Land Rover borrowed, cameras and binoculars at the ready, we headed due west and turned right at Chalinze and headed north for the YMCA at Moshi for our first night's stay. There is lots to see en route but it is not until you leave the cosmopolitan town of Arusha behind and see the Great Rift Valley ahead of you that you quite grasp the splendour of the East African Plains. Giraffe family to the left, Grant's and Thompson's Gazelles to the right, Secretary Birds patrolling the roadside verges for recent casualties...


Photo: BirdGuides

Just a few miles into the bush we stopped in amazement — thousands and thousands of small birds of prey occupied every inch of every strung wire; every possible perch was tenanted by Lesser Kestrels. Every so often one would flutter down to the ground and demolish a locust or two. It was an incredible sight — just how many were there and how long they stopped on their southern migration I have no idea. This particular area does not get a mention in any bird book I have seen on East Africa and I think this concentration was exceptional.

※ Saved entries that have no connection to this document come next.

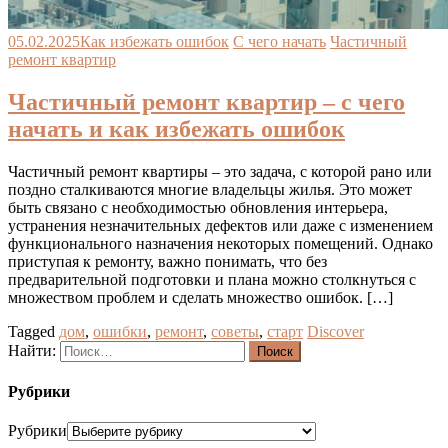
05.02.2025
Как избежать ошибок
С чего начать
Частичный
ремонт квартир
Частичный ремонт квартир – с чего
начать и как избежать ошибок
Частичный ремонт квартиры – это задача, с которой рано или
поздно сталкиваются многие владельцы жилья. Это может
быть связано с необходимостью обновления интерьера,
устранения незначительных дефектов или даже с изменением
функционального назначения некоторых помещений. Однако
приступая к ремонту, важно понимать, что без
предварительной подготовки и плана можно столкнуться с
множеством проблем и сделать множество ошибок. […]
Tagged
дом
,
ошибки
,
ремонт
,
советы
,
старт
Discover
Найти:
Рубрики
Рубрики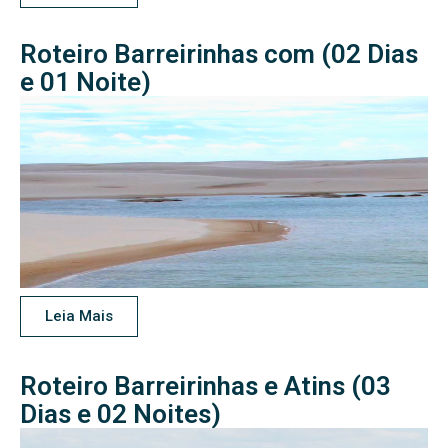
Roteiro Barreirinhas com (02 Dias
e 01 Noite)
Leia Mais
Roteiro Barreirinhas e Atins (03
Dias e 02 Noites)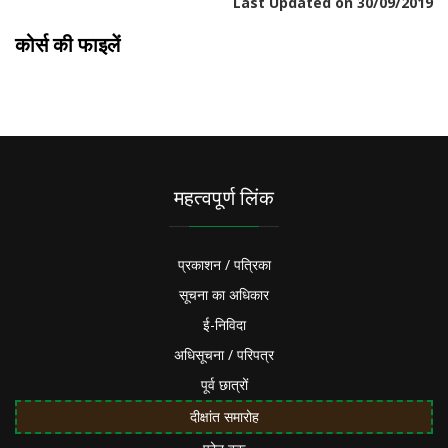
Last Updated on 30/09/2019
कोर्स की फाइलें
महत्वपूर्ण लिंक
प्रकाशन / पत्रिका
सूचना का अधिकार
ई-निविदा
अधिसूचना / परिपत्र
पूर्व छात्रों
दीक्षांत समारोह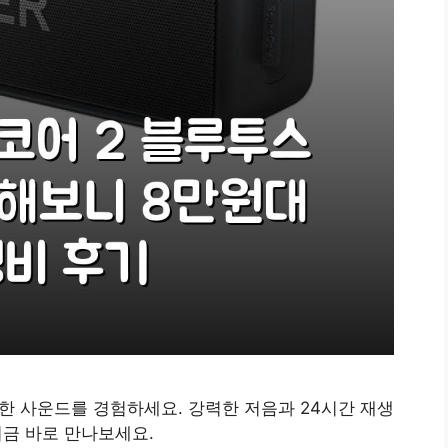
한 사운드를 경험하세요. 강력한 저음과 24시간 재생
지금 바로 만나보세요.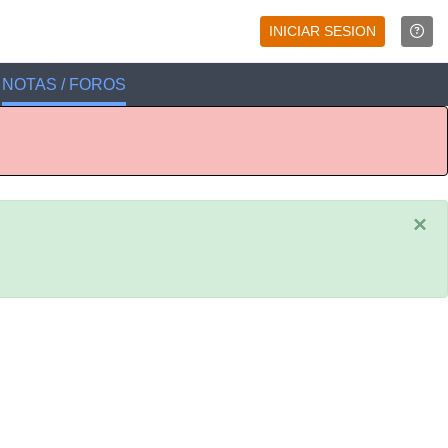
INICIAR SESION
NOTAS / FOROS
×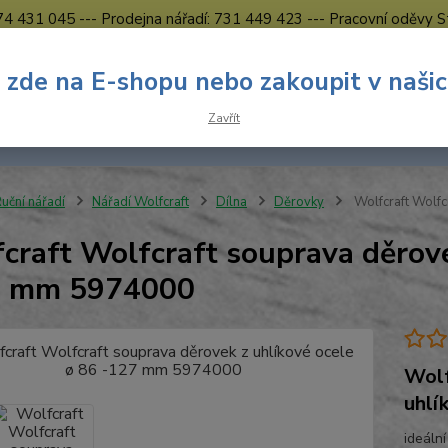
774 431 045 --- Prodejna nářadí: 731 449 423 --- Pracovní oděvy S
Obchodní podmínky
Kontakty Česká Lípa
 zde na E-shopu nebo zakoupit v naši
Nevíte
Hledat
Zavřít
731 
8.00 h
uční nářadí
Nářadí Wolfcraft
Dílna
Děrovky
Wolfcraft Wolfc
craft Wolfcraft souprava děrove
7 mm 5974000
Wolf
uhlí
ideáln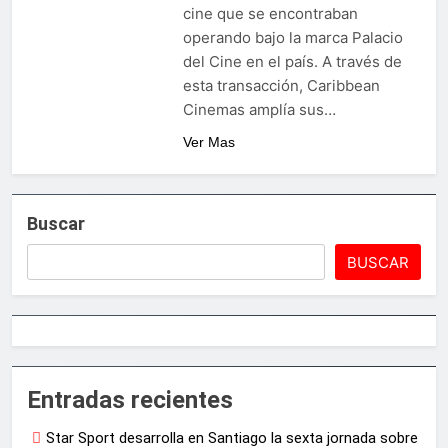
cine que se encontraban
operando bajo la marca Palacio
del Cine en el país. A través de
esta transacción, Caribbean
Cinemas amplía sus…
Ver Mas
Buscar
BUSCAR
Entradas recientes
Star Sport desarrolla en Santiago la sexta jornada sobre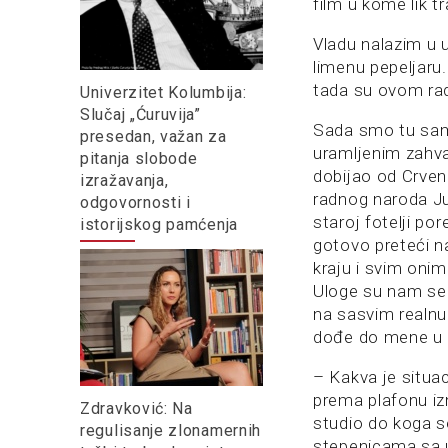
film u kome lik 
Vladu nalazim u 
limenu pepeljaru
tada su ovom radi
Univerzitet Kolumbija:
Slučaj „Ćuruvija”
Sada smo tu sam
presedan, važan za
uramljenim zahv
pitanja slobode
dobijao od Crveno
izražavanja,
radnog naroda Jug
odgovornosti i
staroj fotelji po
istorijskog pamćenja
gotovo preteći 
kraju i svim onim
Uloge su nam se 
na sasvim realnu
dođe do mene u 
– Kakva je situa
prema plafonu iz
Zdravković: Na
studio do koga s
regulisanje zlonamernih
stepenicama sa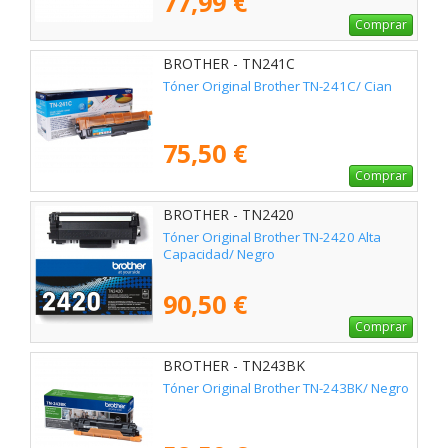
77,99 €
Comprar
BROTHER - TN241C
Tóner Original Brother TN-241C/ Cian
75,50 €
Comprar
BROTHER - TN2420
Tóner Original Brother TN-2420 Alta
Capacidad/ Negro
90,50 €
Comprar
BROTHER - TN243BK
Tóner Original Brother TN-243BK/ Negro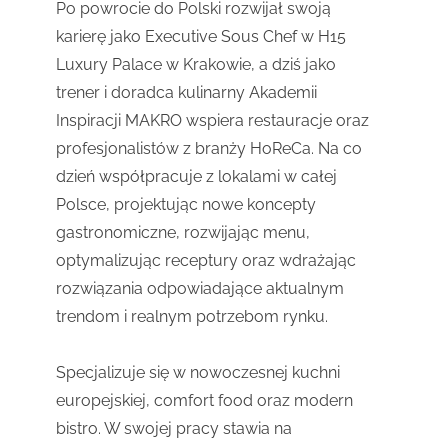
Po powrocie do Polski rozwijał swoją
karierę jako Executive Sous Chef w H15
Luxury Palace w Krakowie, a dziś jako
trener i doradca kulinarny Akademii
Inspiracji MAKRO wspiera restauracje oraz
profesjonalistów z branży HoReCa. Na co
dzień współpracuje z lokalami w całej
Polsce, projektując nowe koncepty
gastronomiczne, rozwijając menu,
optymalizując receptury oraz wdrażając
rozwiązania odpowiadające aktualnym
trendom i realnym potrzebom rynku.
Specjalizuje się w nowoczesnej kuchni
europejskiej, comfort food oraz modern
bistro. W swojej pracy stawia na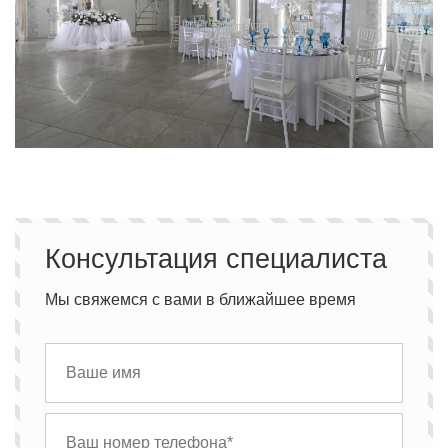
Консультация специалиста
Мы свяжемся с вами в ближайшее время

So, you will forgive me for not getting quite so excited as most when a single lost soul of a bird turns up in the Scillies!


Photo: BirdGuides

I had seen Red-backed Shrike only in guide books to the birds of Britain — from the Observer's Book of Birds to The Birds of the Western Palearctic — but never in the flesh, so to speak. One morning in November nineteen seventy something, I took my usual morning perambulation around the sewage farm next to the Botanical Gardens, attached to the University of Dar es Salaam, before going to work in the city. To my delight and surprise in every bush which was not more than about a metre and a half in stature there was a pair of these lovely shrikes. At the time I had been spoilt by the very much more colourful East African members of the genus — the Sulphur-breasted and Four-coloured Bush Shrikes for example — but nevertheless the Red-backed, which might be seen by the very lucky in Blighty, was a sight to behold. Without exception, as in the bird books of the day, there was the male in the upper part of the bush, and the somewhat drab female about half a metre below. Sixty pairs were seen that morning, 20 the following, and all had departed by the time the week was out. Occasional pairs were seen subsequently but the fall of 100+ was not repeated in the five years of my employment at the University.